The not-yet-delegated strings .inc, .llc and (I think) .llp hit the block at some point this month.

They are the first new gTLDs to be auctioned since Verisign paid $135 million for .web a little over a year ago.

At this point, nobody wants to talk about which applicant(s) won which of the newly sold strings, but it seems that the proceeds ran into many millions.

MMX, which applied for .inc and .llc, said this morning that it has benefited from a $2.4 million windfall by losing both auctions.

The auctions evidently took place in September, but CEO Toby Hall declined to comment any further, citing non-disclosure agreements.

There were nine remaining applicants for .inc and eight for .llc.

I don’t think it’s possible to work out which sold for how much using just MMX’s disclosure.

But private auctions typically see the winning bid divided equally between the losers.

I believe .llp was probably sold off by auction at the same time.

The reason for this is that .llc, .inc and .llp were contention sets all being held up by one applicant’s dispute with ICANN.

Dot Registry LLC had applied for all three as “community” gTLDs, which meant it had to go through the Community Evaluation Process.
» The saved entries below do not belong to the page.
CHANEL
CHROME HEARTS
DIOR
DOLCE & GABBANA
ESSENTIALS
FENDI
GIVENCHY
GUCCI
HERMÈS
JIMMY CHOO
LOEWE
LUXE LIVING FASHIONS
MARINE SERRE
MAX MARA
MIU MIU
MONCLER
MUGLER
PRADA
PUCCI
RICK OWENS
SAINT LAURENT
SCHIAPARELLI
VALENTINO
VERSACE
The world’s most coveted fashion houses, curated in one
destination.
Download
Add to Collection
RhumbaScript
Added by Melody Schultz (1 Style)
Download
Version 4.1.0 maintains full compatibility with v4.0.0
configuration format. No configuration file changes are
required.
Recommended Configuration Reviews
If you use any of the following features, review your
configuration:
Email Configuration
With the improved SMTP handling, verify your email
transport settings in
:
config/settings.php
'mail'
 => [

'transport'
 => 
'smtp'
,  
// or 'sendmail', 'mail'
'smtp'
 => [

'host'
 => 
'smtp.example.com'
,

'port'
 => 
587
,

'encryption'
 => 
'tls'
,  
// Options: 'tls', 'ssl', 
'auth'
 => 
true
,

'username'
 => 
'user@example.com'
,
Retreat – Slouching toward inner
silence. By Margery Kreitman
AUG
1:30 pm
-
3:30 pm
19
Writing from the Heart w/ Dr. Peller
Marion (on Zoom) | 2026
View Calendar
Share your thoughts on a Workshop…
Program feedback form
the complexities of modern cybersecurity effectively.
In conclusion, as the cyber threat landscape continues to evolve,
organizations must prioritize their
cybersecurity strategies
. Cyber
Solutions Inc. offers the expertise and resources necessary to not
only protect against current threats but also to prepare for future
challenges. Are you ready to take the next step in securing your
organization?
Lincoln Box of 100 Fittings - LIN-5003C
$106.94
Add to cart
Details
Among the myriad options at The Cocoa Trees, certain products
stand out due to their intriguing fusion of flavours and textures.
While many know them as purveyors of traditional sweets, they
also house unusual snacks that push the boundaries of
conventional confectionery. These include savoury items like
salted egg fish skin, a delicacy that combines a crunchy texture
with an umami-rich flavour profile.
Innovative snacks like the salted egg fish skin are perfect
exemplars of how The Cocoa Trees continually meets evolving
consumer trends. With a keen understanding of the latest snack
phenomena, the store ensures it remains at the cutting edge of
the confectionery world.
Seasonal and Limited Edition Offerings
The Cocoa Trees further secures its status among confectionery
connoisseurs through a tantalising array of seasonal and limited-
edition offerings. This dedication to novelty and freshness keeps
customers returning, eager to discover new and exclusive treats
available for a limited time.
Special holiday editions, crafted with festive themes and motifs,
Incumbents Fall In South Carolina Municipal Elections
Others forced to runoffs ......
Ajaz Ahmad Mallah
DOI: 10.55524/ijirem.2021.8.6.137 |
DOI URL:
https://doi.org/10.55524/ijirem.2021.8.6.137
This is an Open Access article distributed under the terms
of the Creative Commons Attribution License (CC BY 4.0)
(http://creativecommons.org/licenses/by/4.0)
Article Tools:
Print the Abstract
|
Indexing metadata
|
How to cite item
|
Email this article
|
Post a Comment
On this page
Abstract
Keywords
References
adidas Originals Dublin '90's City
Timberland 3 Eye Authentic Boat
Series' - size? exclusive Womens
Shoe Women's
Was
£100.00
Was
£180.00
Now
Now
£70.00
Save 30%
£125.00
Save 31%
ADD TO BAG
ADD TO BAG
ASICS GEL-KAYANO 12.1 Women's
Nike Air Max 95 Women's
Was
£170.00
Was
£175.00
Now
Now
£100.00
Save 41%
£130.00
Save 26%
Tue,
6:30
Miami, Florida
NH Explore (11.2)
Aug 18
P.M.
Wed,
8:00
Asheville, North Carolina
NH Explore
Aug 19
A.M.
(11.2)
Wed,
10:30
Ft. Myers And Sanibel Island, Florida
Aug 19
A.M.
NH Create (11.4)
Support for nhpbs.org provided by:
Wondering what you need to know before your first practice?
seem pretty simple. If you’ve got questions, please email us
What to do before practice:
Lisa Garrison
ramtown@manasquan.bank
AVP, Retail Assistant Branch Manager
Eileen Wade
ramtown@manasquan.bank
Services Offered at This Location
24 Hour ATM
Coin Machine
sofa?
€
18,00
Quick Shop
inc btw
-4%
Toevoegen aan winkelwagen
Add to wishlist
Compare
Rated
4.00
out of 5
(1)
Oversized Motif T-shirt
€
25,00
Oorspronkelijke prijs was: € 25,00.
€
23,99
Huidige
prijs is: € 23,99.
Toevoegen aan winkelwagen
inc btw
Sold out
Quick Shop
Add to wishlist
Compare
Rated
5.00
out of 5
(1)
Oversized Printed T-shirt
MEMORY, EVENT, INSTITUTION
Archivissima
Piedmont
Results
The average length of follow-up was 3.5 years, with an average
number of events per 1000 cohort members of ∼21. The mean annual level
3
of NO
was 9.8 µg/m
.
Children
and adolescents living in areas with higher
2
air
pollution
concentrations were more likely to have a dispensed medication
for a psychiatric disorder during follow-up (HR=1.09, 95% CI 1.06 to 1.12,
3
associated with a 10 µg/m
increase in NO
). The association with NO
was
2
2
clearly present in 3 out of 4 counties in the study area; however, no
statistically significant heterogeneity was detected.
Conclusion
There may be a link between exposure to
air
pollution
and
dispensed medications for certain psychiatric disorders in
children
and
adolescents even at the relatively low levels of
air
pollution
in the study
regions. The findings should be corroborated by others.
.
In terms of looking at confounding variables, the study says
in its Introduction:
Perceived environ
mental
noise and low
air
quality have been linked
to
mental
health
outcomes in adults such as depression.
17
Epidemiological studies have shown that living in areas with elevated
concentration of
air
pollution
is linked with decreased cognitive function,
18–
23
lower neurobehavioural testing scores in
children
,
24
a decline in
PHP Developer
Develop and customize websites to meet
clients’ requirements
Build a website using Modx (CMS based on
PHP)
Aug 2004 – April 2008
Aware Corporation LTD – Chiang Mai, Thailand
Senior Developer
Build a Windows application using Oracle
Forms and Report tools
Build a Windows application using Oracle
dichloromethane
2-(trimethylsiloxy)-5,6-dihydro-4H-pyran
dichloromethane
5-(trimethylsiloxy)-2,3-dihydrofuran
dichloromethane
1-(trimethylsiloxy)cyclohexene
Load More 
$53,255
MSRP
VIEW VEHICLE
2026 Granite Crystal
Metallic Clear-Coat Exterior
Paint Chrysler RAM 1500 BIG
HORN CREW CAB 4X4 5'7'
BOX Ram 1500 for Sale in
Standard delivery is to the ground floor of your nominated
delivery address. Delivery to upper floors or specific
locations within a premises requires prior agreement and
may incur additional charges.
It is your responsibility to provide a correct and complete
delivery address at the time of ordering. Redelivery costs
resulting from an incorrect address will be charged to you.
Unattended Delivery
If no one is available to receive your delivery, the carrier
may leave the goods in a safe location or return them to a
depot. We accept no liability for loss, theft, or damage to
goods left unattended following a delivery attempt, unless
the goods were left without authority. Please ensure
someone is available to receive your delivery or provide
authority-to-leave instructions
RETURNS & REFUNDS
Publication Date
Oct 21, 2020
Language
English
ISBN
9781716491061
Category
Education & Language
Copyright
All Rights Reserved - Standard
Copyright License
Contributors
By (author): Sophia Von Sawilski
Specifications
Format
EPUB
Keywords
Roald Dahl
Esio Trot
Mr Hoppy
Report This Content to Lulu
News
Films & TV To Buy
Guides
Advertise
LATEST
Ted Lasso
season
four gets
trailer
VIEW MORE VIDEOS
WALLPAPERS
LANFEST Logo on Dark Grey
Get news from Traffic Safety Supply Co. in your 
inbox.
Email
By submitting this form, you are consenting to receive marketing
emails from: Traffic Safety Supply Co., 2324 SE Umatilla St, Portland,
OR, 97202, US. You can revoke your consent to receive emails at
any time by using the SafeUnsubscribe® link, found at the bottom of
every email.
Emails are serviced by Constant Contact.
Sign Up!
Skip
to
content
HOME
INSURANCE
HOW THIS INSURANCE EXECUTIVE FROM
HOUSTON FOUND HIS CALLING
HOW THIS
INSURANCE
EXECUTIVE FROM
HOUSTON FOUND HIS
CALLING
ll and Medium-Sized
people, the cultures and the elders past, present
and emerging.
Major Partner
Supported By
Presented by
While it failed the CPE on all three counts, the company subsequently filed an Independent Review Process complaint against ICANN, which it won last August.

You may recall that this was the IRP that found disturbing levels of ICANN meddling in the drafting of the CPE panel’s findings.

Ever since then, ICANN has been conducting an internal review, assisted by outside experts, into how the CPE process worked (or didn’t).

Lawyers for Dot Registry and other affected applications (for .music and .gay) have been haranguing ICANN all year to get a move on and resolve the issue.

And yet, just as the end appeared to be in sight, Dot Registry seems to have decided to give up (or, possibly, cash out) and allow the strings to go to auction.

CEO Shaul Jolles declined to comment on the auctions today.

All I can currently tell you is that at least two of the Dot Registry holdout strings have been sold and that MMX did not win either of them.

The applicants for .inc were: Uniregistry, Dot Registry, Afilias, GMO, GTLD Limited, MMX, Nu Dot Co (now a known Verisign front), Donuts and Google.

The applicants for .llc were: MMX, Dot Registry, Nu Dot Co, Donuts, Afilias, Top Level Design, myLLC and Google.